#### YOUR ASSIGNMENT
In your copy, reproduce each entry exactly and leave out the pictures.

#### THE DATA
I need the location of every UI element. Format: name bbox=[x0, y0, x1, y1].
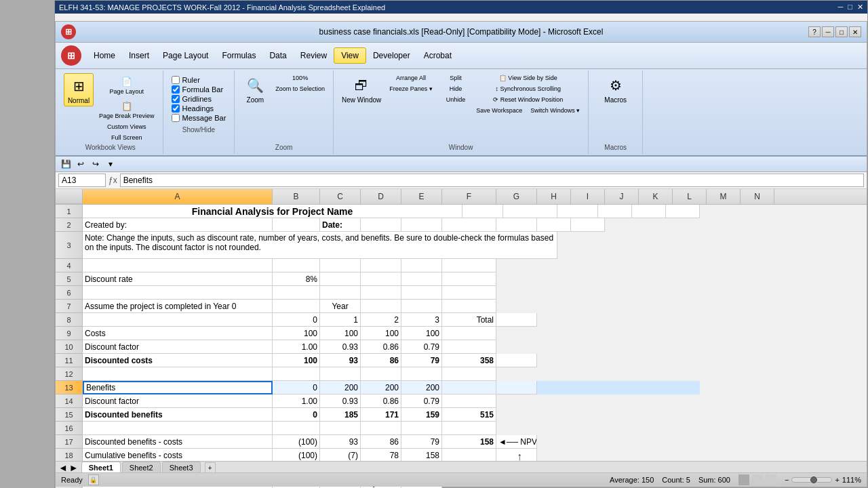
cell-e1[interactable] bbox=[462, 205, 503, 218]
cell-b6[interactable] bbox=[273, 286, 320, 300]
row-header-12[interactable]: 12 bbox=[56, 367, 83, 381]
cell-g17[interactable]: ◄── NPV bbox=[496, 435, 537, 449]
cell-i1[interactable] bbox=[632, 205, 666, 218]
cell-i2[interactable] bbox=[571, 218, 605, 232]
cell-c14[interactable]: 0.93 bbox=[320, 394, 361, 408]
excel-minimize-icon[interactable]: ─ bbox=[822, 26, 834, 37]
cell-f10[interactable] bbox=[442, 340, 496, 354]
cell-g2[interactable] bbox=[496, 218, 537, 232]
minimize-icon[interactable]: ─ bbox=[837, 3, 843, 11]
cell-f4[interactable] bbox=[442, 259, 496, 272]
cell-b13[interactable]: 0 bbox=[273, 381, 320, 394]
cell-e9[interactable]: 100 bbox=[401, 327, 442, 340]
cell-f7[interactable] bbox=[442, 300, 496, 313]
cell-c6[interactable] bbox=[320, 286, 361, 300]
cell-a8[interactable] bbox=[83, 313, 273, 327]
cell-e4[interactable] bbox=[401, 259, 442, 272]
cell-c12[interactable] bbox=[320, 367, 361, 381]
col-header-k[interactable]: K bbox=[639, 189, 673, 204]
row-header-6[interactable]: 6 bbox=[56, 286, 83, 300]
row-header-2[interactable]: 2 bbox=[56, 218, 83, 232]
cell-a15[interactable]: Discounted benefits bbox=[83, 408, 273, 422]
cell-c15[interactable]: 185 bbox=[320, 408, 361, 422]
menu-page-layout[interactable]: Page Layout bbox=[156, 48, 215, 63]
insert-sheet-button[interactable]: + bbox=[205, 462, 216, 473]
cell-f16[interactable] bbox=[442, 422, 496, 435]
menu-formulas[interactable]: Formulas bbox=[215, 48, 262, 63]
office-button[interactable]: ⊞ bbox=[61, 45, 81, 66]
cell-f6[interactable] bbox=[442, 286, 496, 300]
cell-d5[interactable] bbox=[361, 272, 401, 286]
cell-b8[interactable]: 0 bbox=[273, 313, 320, 327]
col-header-h[interactable]: H bbox=[537, 189, 571, 204]
cell-c8[interactable]: 1 bbox=[320, 313, 361, 327]
col-header-n[interactable]: N bbox=[741, 189, 774, 204]
office-logo[interactable]: ⊞ bbox=[61, 24, 76, 39]
full-screen-button[interactable]: Full Screen bbox=[96, 133, 157, 142]
cell-d7[interactable] bbox=[361, 300, 401, 313]
cell-c10[interactable]: 0.93 bbox=[320, 340, 361, 354]
cell-d11[interactable]: 86 bbox=[361, 354, 401, 367]
cell-a7[interactable]: Assume the project is completed in Year … bbox=[83, 300, 273, 313]
cell-e5[interactable] bbox=[401, 272, 442, 286]
cell-a6[interactable] bbox=[83, 286, 273, 300]
menu-data[interactable]: Data bbox=[262, 48, 293, 63]
menu-developer[interactable]: Developer bbox=[366, 48, 417, 63]
sheet-tab-nav-right[interactable]: ► bbox=[69, 462, 79, 473]
page-break-preview-button[interactable]: 📋 Page Break Preview bbox=[96, 98, 157, 121]
cell-g18[interactable]: ↑ bbox=[496, 449, 537, 462]
close-icon[interactable]: ✕ bbox=[857, 3, 863, 11]
sheet-tab-nav-left[interactable]: ◄ bbox=[58, 462, 68, 473]
row-header-17[interactable]: 17 bbox=[56, 435, 83, 449]
cell-e18[interactable]: 158 bbox=[401, 449, 442, 462]
cell-d9[interactable]: 100 bbox=[361, 327, 401, 340]
cell-f8[interactable]: Total bbox=[442, 313, 496, 327]
cell-c17[interactable]: 93 bbox=[320, 435, 361, 449]
cell-d10[interactable]: 0.86 bbox=[361, 340, 401, 354]
cell-g13[interactable] bbox=[496, 381, 537, 394]
maximize-icon[interactable]: □ bbox=[848, 3, 852, 11]
cell-f5[interactable] bbox=[442, 272, 496, 286]
row-header-10[interactable]: 10 bbox=[56, 340, 83, 354]
col-header-b[interactable]: B bbox=[273, 189, 320, 204]
cell-c11[interactable]: 93 bbox=[320, 354, 361, 367]
view-side-by-side-button[interactable]: 📋 View Side by Side bbox=[473, 73, 583, 83]
split-button[interactable]: Split bbox=[443, 73, 469, 83]
cell-g8[interactable] bbox=[496, 313, 537, 327]
formula-bar-checkbox-item[interactable]: Formula Bar bbox=[172, 85, 226, 94]
arrange-all-button[interactable]: Arrange All bbox=[387, 73, 435, 83]
cell-f18[interactable] bbox=[442, 449, 496, 462]
menu-insert[interactable]: Insert bbox=[122, 48, 156, 63]
cell-a3[interactable]: Note: Change the inputs, such as discoun… bbox=[83, 232, 557, 259]
qa-undo-icon[interactable]: ↩ bbox=[75, 158, 87, 170]
cell-c5[interactable] bbox=[320, 272, 361, 286]
cell-g11[interactable] bbox=[496, 354, 537, 367]
message-bar-checkbox-item[interactable]: Message Bar bbox=[172, 114, 226, 122]
cell-d17[interactable]: 86 bbox=[361, 435, 401, 449]
menu-view[interactable]: View bbox=[334, 47, 366, 64]
zoom-slider[interactable] bbox=[791, 477, 832, 483]
normal-view-status-button[interactable] bbox=[738, 474, 749, 485]
cell-reference-input[interactable] bbox=[58, 174, 106, 187]
cell-b7[interactable] bbox=[273, 300, 320, 313]
cell-e10[interactable]: 0.79 bbox=[401, 340, 442, 354]
col-header-l[interactable]: L bbox=[673, 189, 707, 204]
cell-e17[interactable]: 79 bbox=[401, 435, 442, 449]
cell-c9[interactable]: 100 bbox=[320, 327, 361, 340]
sheet-tab-sheet3[interactable]: Sheet3 bbox=[162, 462, 201, 473]
message-bar-checkbox[interactable] bbox=[172, 114, 180, 122]
row-header-7[interactable]: 7 bbox=[56, 300, 83, 313]
cell-f12[interactable] bbox=[442, 367, 496, 381]
zoom-minus-button[interactable]: − bbox=[785, 476, 789, 484]
row-header-16[interactable]: 16 bbox=[56, 422, 83, 435]
cell-e8[interactable]: 3 bbox=[401, 313, 442, 327]
cell-b16[interactable] bbox=[273, 422, 320, 435]
ruler-checkbox[interactable] bbox=[172, 76, 180, 84]
col-header-d[interactable]: D bbox=[361, 189, 401, 204]
cell-g1[interactable] bbox=[557, 205, 598, 218]
row-header-15[interactable]: 15 bbox=[56, 408, 83, 422]
zoom-100-button[interactable]: 100% bbox=[273, 73, 328, 83]
gridlines-checkbox[interactable] bbox=[172, 95, 180, 103]
col-header-g[interactable]: G bbox=[496, 189, 537, 204]
cell-d18[interactable]: 78 bbox=[361, 449, 401, 462]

#### YOUR RESPONSE
I need the location of every UI element. Format: name bbox=[x0, y0, x1, y1].
cell-e1[interactable] bbox=[462, 205, 503, 218]
cell-b6[interactable] bbox=[273, 286, 320, 300]
row-header-12[interactable]: 12 bbox=[56, 367, 83, 381]
cell-g17[interactable]: ◄── NPV bbox=[496, 435, 537, 449]
cell-i1[interactable] bbox=[632, 205, 666, 218]
cell-i2[interactable] bbox=[571, 218, 605, 232]
cell-c14[interactable]: 0.93 bbox=[320, 394, 361, 408]
excel-minimize-icon[interactable]: ─ bbox=[822, 26, 834, 37]
cell-f10[interactable] bbox=[442, 340, 496, 354]
cell-g2[interactable] bbox=[496, 218, 537, 232]
minimize-icon[interactable]: ─ bbox=[837, 3, 843, 11]
cell-f4[interactable] bbox=[442, 259, 496, 272]
cell-b13[interactable]: 0 bbox=[273, 381, 320, 394]
cell-e9[interactable]: 100 bbox=[401, 327, 442, 340]
cell-f7[interactable] bbox=[442, 300, 496, 313]
cell-c6[interactable] bbox=[320, 286, 361, 300]
cell-a8[interactable] bbox=[83, 313, 273, 327]
cell-e4[interactable] bbox=[401, 259, 442, 272]
cell-c12[interactable] bbox=[320, 367, 361, 381]
col-header-k[interactable]: K bbox=[639, 189, 673, 204]
row-header-6[interactable]: 6 bbox=[56, 286, 83, 300]
row-header-2[interactable]: 2 bbox=[56, 218, 83, 232]
cell-a15[interactable]: Discounted benefits bbox=[83, 408, 273, 422]
cell-c15[interactable]: 185 bbox=[320, 408, 361, 422]
menu-page-layout[interactable]: Page Layout bbox=[156, 48, 215, 63]
insert-sheet-button[interactable]: + bbox=[205, 462, 216, 473]
cell-f16[interactable] bbox=[442, 422, 496, 435]
menu-formulas[interactable]: Formulas bbox=[215, 48, 262, 63]
office-button[interactable]: ⊞ bbox=[61, 45, 81, 66]
cell-f6[interactable] bbox=[442, 286, 496, 300]
cell-d5[interactable] bbox=[361, 272, 401, 286]
cell-b8[interactable]: 0 bbox=[273, 313, 320, 327]
col-header-h[interactable]: H bbox=[537, 189, 571, 204]
cell-c8[interactable]: 1 bbox=[320, 313, 361, 327]
col-header-n[interactable]: N bbox=[741, 189, 774, 204]
office-logo[interactable]: ⊞ bbox=[61, 24, 76, 39]
full-screen-button[interactable]: Full Screen bbox=[96, 133, 157, 142]
cell-d7[interactable] bbox=[361, 300, 401, 313]
cell-c10[interactable]: 0.93 bbox=[320, 340, 361, 354]
cell-d11[interactable]: 86 bbox=[361, 354, 401, 367]
cell-a7[interactable]: Assume the project is completed in Year … bbox=[83, 300, 273, 313]
cell-e5[interactable] bbox=[401, 272, 442, 286]
cell-a6[interactable] bbox=[83, 286, 273, 300]
menu-data[interactable]: Data bbox=[262, 48, 293, 63]
menu-developer[interactable]: Developer bbox=[366, 48, 417, 63]
sheet-tab-nav-right[interactable]: ► bbox=[69, 462, 79, 473]
page-break-preview-button[interactable]: 📋 Page Break Preview bbox=[96, 98, 157, 121]
cell-g18[interactable]: ↑ bbox=[496, 449, 537, 462]
close-icon[interactable]: ✕ bbox=[857, 3, 863, 11]
sheet-tab-nav-left[interactable]: ◄ bbox=[58, 462, 68, 473]
row-header-17[interactable]: 17 bbox=[56, 435, 83, 449]
cell-e18[interactable]: 158 bbox=[401, 449, 442, 462]
cell-d9[interactable]: 100 bbox=[361, 327, 401, 340]
cell-f8[interactable]: Total bbox=[442, 313, 496, 327]
cell-c17[interactable]: 93 bbox=[320, 435, 361, 449]
cell-d10[interactable]: 0.86 bbox=[361, 340, 401, 354]
cell-g13[interactable] bbox=[496, 381, 537, 394]
maximize-icon[interactable]: □ bbox=[848, 3, 852, 11]
cell-f5[interactable] bbox=[442, 272, 496, 286]
row-header-10[interactable]: 10 bbox=[56, 340, 83, 354]
col-header-b[interactable]: B bbox=[273, 189, 320, 204]
cell-c11[interactable]: 93 bbox=[320, 354, 361, 367]
view-side-by-side-button[interactable]: 📋 View Side by Side bbox=[473, 73, 583, 83]
split-button[interactable]: Split bbox=[443, 73, 469, 83]
cell-g8[interactable] bbox=[496, 313, 537, 327]
formula-bar-checkbox-item[interactable]: Formula Bar bbox=[172, 85, 226, 94]
arrange-all-button[interactable]: Arrange All bbox=[387, 73, 435, 83]
cell-f18[interactable] bbox=[442, 449, 496, 462]
menu-insert[interactable]: Insert bbox=[122, 48, 156, 63]
cell-a3[interactable]: Note: Change the inputs, such as discoun… bbox=[83, 232, 557, 259]
qa-undo-icon[interactable]: ↩ bbox=[75, 158, 87, 170]
cell-c5[interactable] bbox=[320, 272, 361, 286]
cell-g11[interactable] bbox=[496, 354, 537, 367]
message-bar-checkbox-item[interactable]: Message Bar bbox=[172, 114, 226, 122]
cell-d17[interactable]: 86 bbox=[361, 435, 401, 449]
menu-view[interactable]: View bbox=[334, 47, 366, 64]
zoom-slider[interactable] bbox=[791, 477, 832, 483]
normal-view-status-button[interactable] bbox=[738, 474, 749, 485]
cell-reference-input[interactable] bbox=[58, 174, 106, 187]
cell-b7[interactable] bbox=[273, 300, 320, 313]
cell-e10[interactable]: 0.79 bbox=[401, 340, 442, 354]
col-header-l[interactable]: L bbox=[673, 189, 707, 204]
cell-e17[interactable]: 79 bbox=[401, 435, 442, 449]
cell-c9[interactable]: 100 bbox=[320, 327, 361, 340]
sheet-tab-sheet3[interactable]: Sheet3 bbox=[162, 462, 201, 473]
message-bar-checkbox[interactable] bbox=[172, 114, 180, 122]
row-header-7[interactable]: 7 bbox=[56, 300, 83, 313]
cell-f12[interactable] bbox=[442, 367, 496, 381]
zoom-minus-button[interactable]: − bbox=[785, 476, 789, 484]
row-header-16[interactable]: 16 bbox=[56, 422, 83, 435]
cell-e8[interactable]: 3 bbox=[401, 313, 442, 327]
cell-b16[interactable] bbox=[273, 422, 320, 435]
ruler-checkbox[interactable] bbox=[172, 76, 180, 84]
col-header-d[interactable]: D bbox=[361, 189, 401, 204]
cell-g1[interactable] bbox=[557, 205, 598, 218]
row-header-15[interactable]: 15 bbox=[56, 408, 83, 422]
zoom-100-button[interactable]: 100% bbox=[273, 73, 328, 83]
gridlines-checkbox[interactable] bbox=[172, 95, 180, 103]
col-header-g[interactable]: G bbox=[496, 189, 537, 204]
cell-d18[interactable]: 78 bbox=[361, 449, 401, 462]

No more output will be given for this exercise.